Ok, so, yes, I have this Lily Allen song on my iPod. I feel I have to defend myself here because of my usual venom towards Ms. Allen but I have my usual round of excuses: (1) this was part of a compilation I received; (2) when loaded, I didn't have the same dislike for the lady; (3) I'm bad at pruning my iPod of the dead branches. Now, to the better question: why do I dislike Lily Allen so much.
Listening to the song, there is nothing that jumps out at me as an insta-dislike for the track. It is cute with its faux-oboe and bouncy Madness influenced beat and Lily's voice isn't particularly irritating here. The subject matter doesn't interest me – which is off considering my former straight-edge lifestyle, you'd think I'd be all about this anti-pot/slacker song. However, there isn't really anything here that makes me think Lily actually believes anything she sings. So, in the end we have a pleasant little pop song. It doesn't help that she acts like a diva when most people don't know who she is, but I don't think that is the root of it.
However, when I think about it, the real reason I might dislike Lily is that the person who got excited about her first (well, in my experience) is someone is really really really dislike. So, is it right to not like a musician because the person who introduced you to them is a sworn enemy? Hmmm … that is a stickier wicket here. Ideally no, realistically, hells yeah. It is almost impossible for me to divorce the idea of Lily Allen from the idea that this fellow who pimped Lily is the same guy who, in college, loved Dar Williams and the Bloodhound Gang and every fly-by-night ska band in the universe.
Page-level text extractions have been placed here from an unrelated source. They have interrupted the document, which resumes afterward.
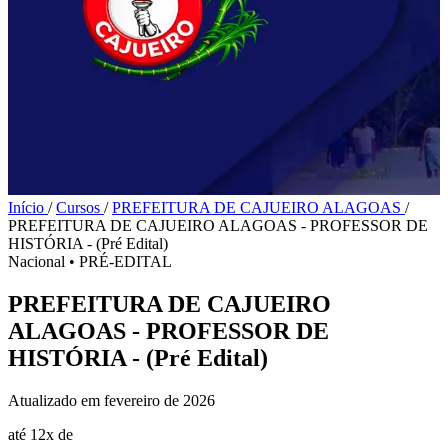
Início
/
Cursos
/
PREFEITURA DE CAJUEIRO ALAGOAS
/
PREFEITURA DE CAJUEIRO ALAGOAS - PROFESSOR DE
HISTÓRIA - (Pré Edital)
Nacional
•
PRÉ-EDITAL
PREFEITURA DE CAJUEIRO
ALAGOAS - PROFESSOR DE
HISTÓRIA - (Pré Edital)
Atualizado em fevereiro de 2026
até 12x de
So, Lily gets instantly filed in with all the monstrosities of music that the person in question likes. And sure, maybe there is an anti-Erik somewhere who reads TIG and thinks the same thing about me and my musical tendencies, but I suppose this is just our postmodern existence coming to the forefront – nothing exists that doesn't get filtered through your personal experience. Thus endth the lesson.